Quant à la rentabilité financière de l'une ou l'autre formule, André Marc opte clairement pour l'achat. "Souvent, la décision de se tourner vers la location est tributaire de l'aspect bilantaire, pour ne pas disposer d'un patrimoine immobilier qui aura bien sûr un impact sur le bilan. Pour preuve, souvent, même si une entreprise envisage d'acheter le terrain et/ou la construction, elle le et/ou la met à disposition d'une entité financière distincte auprès de qui elle reprendra ce bien en location long terme, pour éviter les charges financières. Mais il n'en reste pas moins qu'un acteur financier n'accepte de conclure un tel contrat que si le locataire s'engage sur bien plus de quinze ou vingt ans. Ce qui revient, pour le preneur, à assumer des contraintes contractuelles lui enlevant toute flexibilité. Dès lors, les avantages financiers de la location ne persistent pas à long terme. Il faut toujours une pondération entre ces avantages et la flexibilité stratégique, raison pour laquelle, très souvent, les grands groupes préfèrent être propriétaires. Je remarque en outre, à propos de cette flexibilité, que des acteurs de la distribution ont effectivement opéré cette séparation du retail et de la gestion du parc immobilier. Cela peut paraître intéressant du point de vue de la séparation des métiers et des compétences. Mais, dans un même groupe, ceux qui déterminent la stratégie commerciale peuvent avoir des conceptions très différentes de celles des responsables gérant le parc immobilier. Et ces personnes ne se parlent pas suffisamment, ce qui peut conduite à un manque d'harmonie".

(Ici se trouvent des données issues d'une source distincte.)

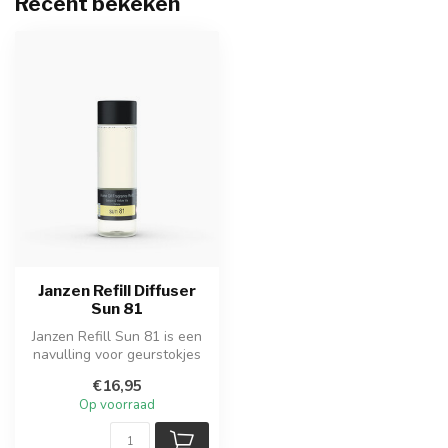
Recent bekeken
Janzen Refill Diffuser
Sun 81
Janzen Refill Sun 81 is een
navulling voor geurstokjes
waarmee je jouw diffuserf...
€16,95
Op voorraad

Les banquiers très réticents

En ce qui concerne les banques, André Marc est d'avis qu'elles ont à jouer un rôle de conseiller stratégique qui prend en compte toute la dimension bilantaire de l'opération envisagée. Mais il constate qu'en réalité, et vu la conjoncture actuelle, cette fonction de conseil est souvent délaissée. "Les banquiers sont en général très réticents. Pour les opérations de financement, la seule chose qui les intéresse, ce sont leurs garanties de remboursement. Tout tourne autour de l'assise financière du candidat acheteur et du pourcentage de location déjà conclu du projet immobilier (facteurs auxquels s'ajoutent les qualité et réputation des locataires, ainsi que la durée des baux). Si 10% seulement du bien sont déjà loués, tous les banquiers émettront un avis négatif sur le financement, même si l'acheteur dispose d'une bonne assise financière. Les banques se montrent aujourd'hui beaucoup plus réservées qu'il y a cinq ans, lorsque le marché était en pleine expansion. Il y a eu, depuis, le tassement que l'on sait et l'emplacement d'un projet reste primordial puisque tout ce qui est hors du centre-ville et de zones comme le Kirchberg et la Cloche d'Or reste considéré comme un investissement très périlleux. A mon avis, d'ailleurs, l'un ou l'autre acteur immobilier en périphérie va rencontrer de sérieux problèmes financiers dans les six à dix-huit mois à venir, car ses projets ne trouveront pas de locataires. On peut donc considérer que la prudence des banques est on ne peut plus compréhensible".

La conséquence de cet état d'esprit bancaire saute aux yeux: tout candidat investisseur doit se tourner vers un cabinet de conseil pour la mise en place d'une structure juridique parfaite. "A un moment où le ralentissement se fait sentir, la garantie de remboursement pèse en effet de tout son poids. D'ailleurs, les banques demandent souvent à revoir ces garanties dans la gestion des crédits accordés ces dernières années, parce qu'elles les estiment insuffisantes et parce qu'il y a une augmentation des demandes en vue de se voir accorder des délais de paiement. Le marché reste très chaud, mais il comporte de plus en plus d'aléas. Dans ce contexte, ceux qui réussissent sont ceux qui ont très bien géré leur dossier et qui ont prévu le maximum'.